• [TASK]
Pull every line holding the word "chevron" out of the data and copy it.

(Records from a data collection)
-------
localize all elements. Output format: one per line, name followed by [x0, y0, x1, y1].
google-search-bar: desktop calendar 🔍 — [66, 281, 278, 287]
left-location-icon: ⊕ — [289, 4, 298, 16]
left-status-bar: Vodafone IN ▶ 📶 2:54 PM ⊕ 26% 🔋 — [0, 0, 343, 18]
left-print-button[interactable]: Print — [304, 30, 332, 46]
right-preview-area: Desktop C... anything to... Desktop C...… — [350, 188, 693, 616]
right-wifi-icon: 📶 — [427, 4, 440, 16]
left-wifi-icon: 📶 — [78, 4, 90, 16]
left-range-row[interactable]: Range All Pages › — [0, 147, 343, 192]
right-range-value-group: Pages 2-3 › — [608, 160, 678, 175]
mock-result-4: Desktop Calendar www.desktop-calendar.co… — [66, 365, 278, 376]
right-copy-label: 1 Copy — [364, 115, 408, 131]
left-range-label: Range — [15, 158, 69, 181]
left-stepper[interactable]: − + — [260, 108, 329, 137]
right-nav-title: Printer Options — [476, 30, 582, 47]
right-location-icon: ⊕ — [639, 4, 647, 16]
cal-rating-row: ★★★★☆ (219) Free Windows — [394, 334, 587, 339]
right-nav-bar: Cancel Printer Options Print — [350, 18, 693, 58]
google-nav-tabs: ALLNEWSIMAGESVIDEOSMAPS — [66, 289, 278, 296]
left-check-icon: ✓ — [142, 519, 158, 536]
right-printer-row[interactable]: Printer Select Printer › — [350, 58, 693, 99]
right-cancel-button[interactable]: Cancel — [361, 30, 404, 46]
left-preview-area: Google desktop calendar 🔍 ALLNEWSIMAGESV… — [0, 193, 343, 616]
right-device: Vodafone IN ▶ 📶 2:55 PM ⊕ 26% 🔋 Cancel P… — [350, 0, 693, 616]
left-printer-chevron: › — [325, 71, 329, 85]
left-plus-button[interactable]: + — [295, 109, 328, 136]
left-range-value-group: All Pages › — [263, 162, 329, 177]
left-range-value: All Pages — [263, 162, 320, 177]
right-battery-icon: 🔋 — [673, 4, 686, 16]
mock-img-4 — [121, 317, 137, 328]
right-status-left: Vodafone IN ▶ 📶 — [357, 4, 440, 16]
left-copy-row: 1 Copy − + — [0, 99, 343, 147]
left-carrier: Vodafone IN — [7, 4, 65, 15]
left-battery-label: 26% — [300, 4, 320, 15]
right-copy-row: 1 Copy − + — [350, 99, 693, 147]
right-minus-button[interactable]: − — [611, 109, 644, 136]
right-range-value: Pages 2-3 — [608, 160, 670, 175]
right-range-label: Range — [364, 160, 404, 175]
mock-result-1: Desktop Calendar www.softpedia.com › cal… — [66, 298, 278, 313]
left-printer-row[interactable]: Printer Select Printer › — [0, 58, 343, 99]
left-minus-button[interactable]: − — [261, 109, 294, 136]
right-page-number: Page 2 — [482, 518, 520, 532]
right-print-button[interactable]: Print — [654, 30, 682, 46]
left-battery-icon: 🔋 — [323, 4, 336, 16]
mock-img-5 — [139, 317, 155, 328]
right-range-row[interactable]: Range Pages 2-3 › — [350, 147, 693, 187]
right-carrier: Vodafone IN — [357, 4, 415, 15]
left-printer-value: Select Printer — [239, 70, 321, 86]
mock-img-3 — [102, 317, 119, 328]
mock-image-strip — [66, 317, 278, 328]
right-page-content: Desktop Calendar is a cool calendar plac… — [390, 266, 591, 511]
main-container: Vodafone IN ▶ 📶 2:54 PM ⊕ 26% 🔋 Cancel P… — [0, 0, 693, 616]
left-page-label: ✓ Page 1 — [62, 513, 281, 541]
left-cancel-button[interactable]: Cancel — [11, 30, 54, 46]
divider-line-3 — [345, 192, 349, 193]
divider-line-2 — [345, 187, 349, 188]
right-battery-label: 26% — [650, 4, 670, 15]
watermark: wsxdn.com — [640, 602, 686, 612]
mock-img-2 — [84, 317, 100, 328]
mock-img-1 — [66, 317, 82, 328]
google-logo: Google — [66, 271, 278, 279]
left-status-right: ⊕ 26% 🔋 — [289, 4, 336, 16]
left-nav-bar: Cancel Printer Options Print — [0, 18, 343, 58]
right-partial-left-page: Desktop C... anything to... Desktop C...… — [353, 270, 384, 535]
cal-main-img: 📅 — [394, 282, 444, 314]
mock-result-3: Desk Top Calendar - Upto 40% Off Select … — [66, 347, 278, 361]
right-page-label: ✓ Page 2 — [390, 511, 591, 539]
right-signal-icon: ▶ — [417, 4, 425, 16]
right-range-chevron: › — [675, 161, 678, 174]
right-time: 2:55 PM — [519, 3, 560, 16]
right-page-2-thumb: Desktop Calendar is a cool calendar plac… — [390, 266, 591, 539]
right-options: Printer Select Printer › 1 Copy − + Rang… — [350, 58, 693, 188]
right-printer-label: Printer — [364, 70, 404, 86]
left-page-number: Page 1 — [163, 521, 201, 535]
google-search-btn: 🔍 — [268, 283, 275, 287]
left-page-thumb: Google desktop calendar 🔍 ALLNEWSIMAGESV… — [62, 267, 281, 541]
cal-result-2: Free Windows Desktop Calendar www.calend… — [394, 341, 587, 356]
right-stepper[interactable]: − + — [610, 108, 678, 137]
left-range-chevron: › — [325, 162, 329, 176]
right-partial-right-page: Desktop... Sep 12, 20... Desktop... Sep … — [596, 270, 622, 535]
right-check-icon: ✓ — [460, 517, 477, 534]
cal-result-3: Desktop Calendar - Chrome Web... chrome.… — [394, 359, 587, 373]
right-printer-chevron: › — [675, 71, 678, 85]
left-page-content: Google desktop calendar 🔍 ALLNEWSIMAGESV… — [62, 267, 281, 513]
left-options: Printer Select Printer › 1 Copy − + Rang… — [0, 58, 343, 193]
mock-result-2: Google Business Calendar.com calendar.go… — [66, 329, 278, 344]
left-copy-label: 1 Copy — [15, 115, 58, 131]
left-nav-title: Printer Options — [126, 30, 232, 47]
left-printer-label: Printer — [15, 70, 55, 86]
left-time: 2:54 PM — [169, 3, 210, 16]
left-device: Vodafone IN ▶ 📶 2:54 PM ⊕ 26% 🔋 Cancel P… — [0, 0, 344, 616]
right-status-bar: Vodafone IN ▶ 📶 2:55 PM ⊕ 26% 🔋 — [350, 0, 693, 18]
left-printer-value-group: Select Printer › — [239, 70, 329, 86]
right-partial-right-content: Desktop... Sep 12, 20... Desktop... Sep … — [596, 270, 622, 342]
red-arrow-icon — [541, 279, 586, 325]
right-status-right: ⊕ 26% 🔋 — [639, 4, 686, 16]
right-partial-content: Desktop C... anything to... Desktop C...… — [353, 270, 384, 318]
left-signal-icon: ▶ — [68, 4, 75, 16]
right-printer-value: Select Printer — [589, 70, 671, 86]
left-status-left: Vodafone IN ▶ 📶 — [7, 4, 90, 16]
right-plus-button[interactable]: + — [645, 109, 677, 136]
-------
• [SOLUTION FOR THIS PROBLEM]
left-printer-chevron: › — [325, 71, 329, 85]
right-range-chevron: › — [675, 161, 678, 174]
left-range-chevron: › — [325, 162, 329, 176]
right-printer-chevron: › — [675, 71, 678, 85]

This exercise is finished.